The team that performed the genetic analysis, which included investigators from Memorial Sloan-Kettering, Weill Cornell Medical College, and other institutions, analyzed the samples for abnormalities, or mutations, within 18 genes known to have alterations in people with AML. The researchers noted the relationship between the mutations present in each patient and how that patient ultimately fared with the disease receiving either the standard or increased chemotherapy dose.
"Our findings have important clinical implications for patients with AML, demonstrating that genetic profiling can improve current prognostic models and help guide therapeutic decisions so patients have an optimal result," says Dr. Tallman, who is a co-author of the new study. "Moving forward, the challenge will be to provide this genetic information in a timely and affordable way to influence treatment decisions prospectively," he adds.
The analysis allowed the researchers to determine specific risk levels for a variety of gene-mutation combinations. They also were able to establish that the higher chemotherapy dose used in the trial benefited only some of the patients. The investigators took into account variables such as patient age and gender and validated the results in a separate group of patients to ensure that the profiling approach will be generally applicable beyond the current trial.
Dr. Levine and his Memorial Sloan-Kettering colleagues are working to translate the results from the study into clinical use. "We've already developed genetic tests, which can be used to test for this set of mutations in patients, and we're in the process of making sure they work well in practice," he says. "We have preliminary evidence that they perform well, and we're hoping to have a pilot study soon as a step toward getting it into the clinic. We want to show this approach can be used not just at Memorial Sloan-Kettering but throughout the leukemia community."

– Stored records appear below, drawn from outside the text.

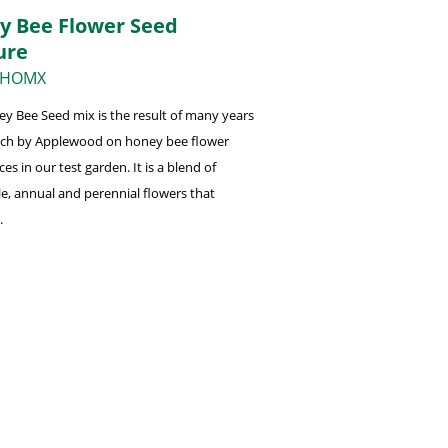
y Bee Flower Seed
ure
 HOMX
y Bee Seed mix is the result of many years
rch by Applewood on honey bee flower
es in our test garden. It is a blend of
e, annual and perennial flowers that
.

The American Cancer Society estimates that 13,780 people in the United States will be diagnosed with AML in 2012 and that more than 10,000 people will die from the disease.
Researchers from Weill Cornell Medical College, Moffitt Cancer Center, Dana-Farber Cancer Institute, Montefiore Medical Center, Columbia University Medical Center, Columbia University, Stanford Hospital and Clinics, Indiana University School of Medicine, Abbott Northwestern Hospital, Mayo Clinic College of Medicine, Case Western Reserve University School of Medicine, Israel Institute of Technology, and University of Pennsylvania School of Medicine contributed to the study.
The work was supported by grants from the National Cancer Institute, Gabrielle's Angel Fund, the Starr Cancer Consortium, and the Peter Solomon Fund at Memorial Sloan-Kettering.
Memorial Sloan-Kettering Cancer Center is the world's oldest and largest private institution devoted to prevention, patient care, research, and education in cancer. Our scientists and clinicians generate innovative approaches to better understand, diagnose, and treat cancer. Our specialists are leaders in biomedical research and in translating the latest research to advance the standard of cancer care worldwide. For more information, go to www.mskcc.org.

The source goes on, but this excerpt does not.